Prior to proposing untested optimal treatment options, a mathematical model should undergo six successive steps (Fig.). First, an appropriate putative biomarker should be identified. This can be the number of circulating tumor cells, tumor volume, or even the tumor’s mutational burden. As predictive models are used to forecast a patient’s response in the future, the biomarker should be dynamic and evolve over time. The second step is to develop a mechanistic model describing the changes in this biomarker over time. The type of model developed, whether an ordinary differential equation model or an agent-based model for instance, will depend on the type of biomarker and the information that it is providing. Once the model has been developed, it should be calibrated to data of responses to known treatments. This will require analyzing individual parameter values to determine the driving forces of the biomarker dynamics. Those parameters driving the dynamics will be patient-specific, while the others can be held uniform across the patient cohort. Model parameterization should be done carefully, ensuring that model parameters taken from literature are not mixing cancer types, experimental conditions, and scales. Proper calibrations will differentiate between models that fit all data and propagate the dynamics forward in time and truly predictive models that use individual changes in biomarker dynamics to inform how the system will evolve over time. It is also important to note that though they are often used interchangeably, model fitting and predicting are distinct and one should not be confused with the other.
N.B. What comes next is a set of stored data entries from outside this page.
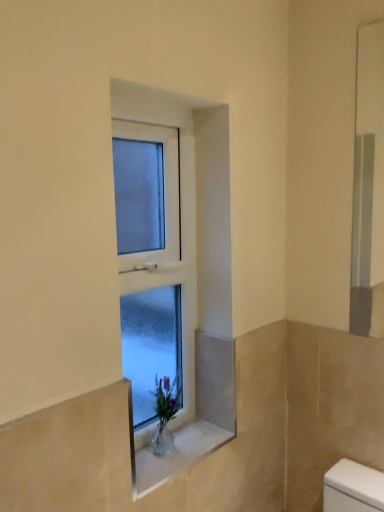 Question: Is clear glass vase at center shorter than white frosted glass window at center?

Choices:
 (A) yes
 (B) no

Answer: (A)

Question: Is clear glass vase at center facing away from white frosted glass window at center?

Choices:
 (A) yes
 (B) no

Answer: (B)

Question: Is clear glass vase at center with white frosted glass window at center?

Choices:
 (A) yes
 (B) no

Answer: (B)

Question: Does clear glass vase at center come behind white frosted glass window at center?

Choices:
 (A) no
 (B) yes

Answer: (B)

Question: From the image's perspective, is clear glass vase at center beneath white frosted glass window at center?

Choices:
 (A) no
 (B) yes

Answer: (B)

Question: Could white frosted glass window at center be considered to be inside clear glass vase at center?

Choices:
 (A) yes
 (B) no

Answer: (B)

Question: Does white frosted glass window at center appear on the left side of clear glass vase at center?

Choices:
 (A) no
 (B) yes

Answer: (B)

Question: Could you tell me if white frosted glass window at center is turned towards clear glass vase at center?

Choices:
 (A) no
 (B) yes

Answer: (B)

Question: Is clear glass vase at center at the back of white frosted glass window at center?

Choices:
 (A) no
 (B) yes

Answer: (A)

Question: Can you confirm if white frosted glass window at center is taller than clear glass vase at center?

Choices:
 (A) no
 (B) yes

Answer: (B)

Question: Can you confirm if white frosted glass window at center is bigger than clear glass vase at center?

Choices:
 (A) yes
 (B) no

Answer: (A)

Question: From a real-world perspective, is white frosted glass window at center on top of clear glass vase at center?

Choices:
 (A) yes
 (B) no

Answer: (A)

Question: From their relative heights in the image, would you say clear glass vase at center is taller or shorter than white frosted glass window at center?

Choices:
 (A) short
 (B) tall

Answer: (A) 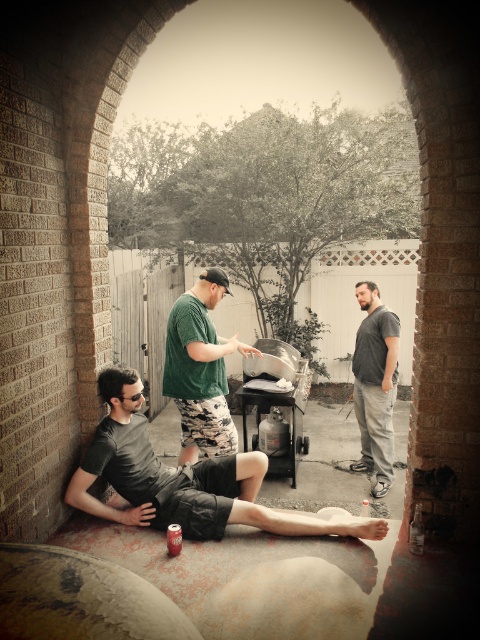 Is point (156, 509) behind point (364, 429)?

No, it is in front of (364, 429).

Who is more forward, (131, 374) or (384, 333)?

Positioned in front is point (131, 374).

At what (x,y) coordinates should I click in order to perform the action: click on dark gray cotton shorts at lower left. Please return your answer as a coordinate pair (x, y). The image size is (480, 640). Looking at the image, I should click on (181, 480).

What are the coordinates of `dark gray cotton shorts at lower left` in the screenshot? It's located at (181, 480).

Which is in front, point (205, 529) or point (210, 348)?

Point (205, 529) is in front.

Does point (256, 506) lie behind point (180, 406)?

No, (256, 506) is in front of (180, 406).

At what (x,y) coordinates should I click in order to perform the action: click on dark gray cotton shorts at lower left. Please return your answer as a coordinate pair (x, y). Image resolution: width=480 pixels, height=640 pixels. Looking at the image, I should click on (181, 480).

Is point (222, 451) closer to camera compared to point (387, 472)?

Yes.

I want to click on green matte shirt at center, so click(201, 369).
After the model has been appropriately calibrated to existing data and the mechanisms driving treatment response have been identified, these finding should be validated in an independent cohort. The uniform parameter values derived during the calibration step should be kept constant, while patient-specific values are found for the other parameters. The next step is to test the model’s ability to predict a known treatment protocol. Once the predictive performance has been evaluated and found to be sufficient, then the model can be used to simulate and predict unknown treatment protocols. It is important that model simulations only include treatment for which the model has been trained on. Also, clinical feasibility as well as possible toxicity should be considered when proposing alterative protocols.

Following these steps will ensure that models go through a rigorous process of calibration, validation, and prediction assessment before it is able to predict and propose alternative treatments. Each step serves as a model quality control and should be tested in succession. Unnecessary shortcuts can have dire consequences for the patients we are building our models for. Keeping ourselves and our models honest will help us to continue to gain the trust and respect of clinicians and patients alike. As the number of mathematical models being incorporated into clinical trials and clinical decision-making rises, employing such a standard will ensure that patients are treated with the highest quality care.

References

1. Brady R, Enderling H. Mathematical Models of Cancer: When to Predict Novel Therapies, and When Not to. Bull Math Biol, (2019).